The final part of this course will look back as what you've learned, how your course has worked with your students and develop some ideas as to how your course could be improved.

Firstly a quick recap of how far you've come in the last few weeks. Depending on whether you are taking this as an online only or blended course, you will have had slightly different experiences in the course structure.

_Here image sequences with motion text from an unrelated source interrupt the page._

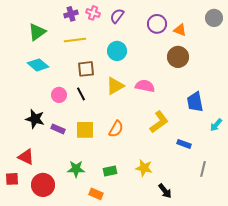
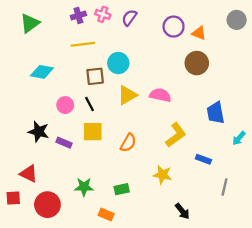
green triangle: (37, 32) -> (30, 23), moved
cyan circle: (117, 51) -> (118, 63), moved
cyan diamond: (38, 65) -> (42, 72), turned -30
yellow square: (85, 130) -> (93, 132), moved
yellow star: (144, 168) -> (162, 175), moved

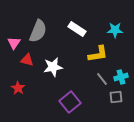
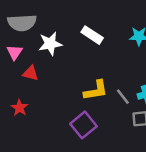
gray semicircle: (38, 31) -> (22, 23), moved, turned 65
yellow L-shape: (98, 54) -> (96, 90), moved
white star: (53, 67) -> (50, 44), moved

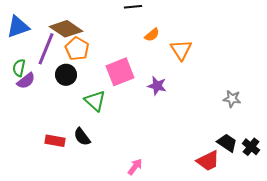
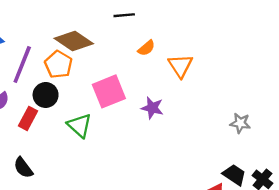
brown diamond: (66, 29) -> (74, 41), moved
black semicircle: (82, 137) -> (23, 168), moved
red rectangle: (55, 141) -> (28, 118), moved, turned -72

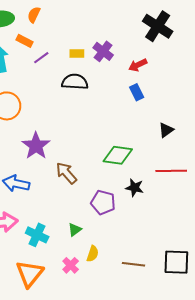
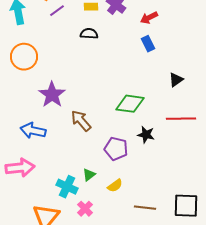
black semicircle: (75, 82) -> (89, 34), size x0.7
cyan cross: (37, 235) -> (67, 187), moved
yellow semicircle: (93, 254) -> (115, 186), moved, turned 35

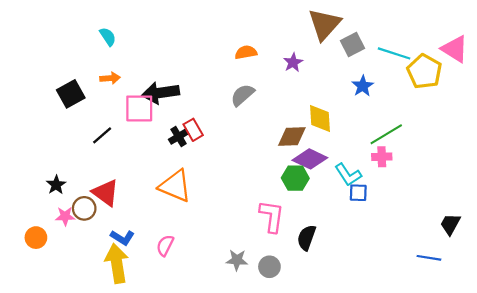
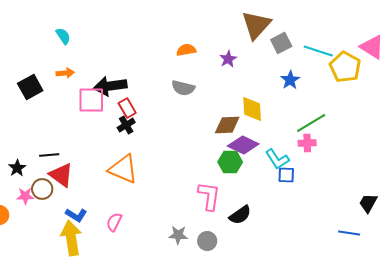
gray semicircle: (243, 95) -> (183, 88), turned -125
red rectangle: (193, 130) -> (127, 108), moved
black line: (102, 135) -> (49, 155), moved, turned 36
black semicircle: (307, 238) -> (240, 215), turned -145

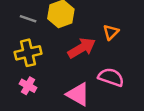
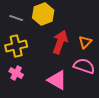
orange triangle: (111, 32) -> (85, 42), moved
red arrow: (82, 48) -> (60, 42), turned -40

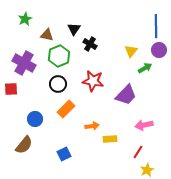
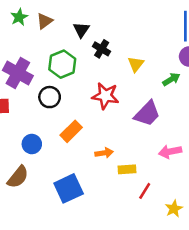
brown triangle: (47, 35) -> (45, 21), moved, turned -48
yellow triangle: (131, 51) -> (136, 64), moved
black circle: (58, 84) -> (50, 97), moved
red line: (138, 152) -> (145, 191), moved
blue square: (64, 154) -> (69, 188), size x1.6

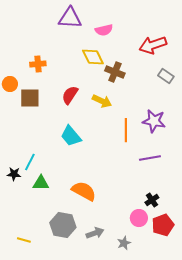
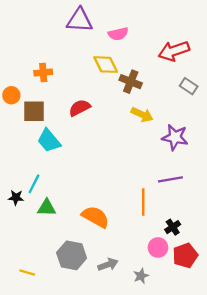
red semicircle: (70, 95) -> (80, 108), turned 30
yellow arrow: (102, 101) -> (142, 115), moved
orange line: (126, 130) -> (143, 202), moved
cyan trapezoid: (71, 136) -> (49, 141), moved

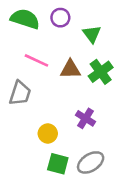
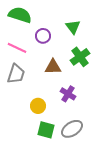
purple circle: (60, 18) -> (43, 36), moved
pink line: (36, 60) -> (17, 48), moved
brown triangle: (70, 69) -> (53, 67), moved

Topics 1-4 cover a wide range of elearning issues, tools as well as an introduction to creating course content in Moodle. We looked at how you could add video content to your course (topic 8), how you can make use of Open Educational Resources (topic 4) and a variety of open source tools you can use to help support elearning on your course whether or not you are using Moodle as your course delivery platform. During this part of the course we jumped around a little, skimming the surface of a wide range of topics, hopefully you'll be encouraged to investigate those which interest you most

Topics 5-8 focused much more on the technical and practical skills needed to use Moodle. We have covered the main operations and activity types that you're likely to want to use initially, but we hope that you´ll begin to become more ambitious in what you can do with technology and elearning, so we hope we've given you enough of a help up to be confident in your experimentation. Use some of the ideas from the 'Using Moodle' book or have a look at what other teachers are doing in the Moodle Forums. If you haven't already, now is a great time to recap on those topics which you are less confident on.

By now, you should also have been using your course with your students, so you're beginning to have ideas as to what types of activities are working for you and your students and where problems arise, perhaps your students don't have good computer access, maybe you find that a handful of students dominate the online forums. In this final part of the course you'll highlight the main issues for your course and develop a plan for dealing with these issues.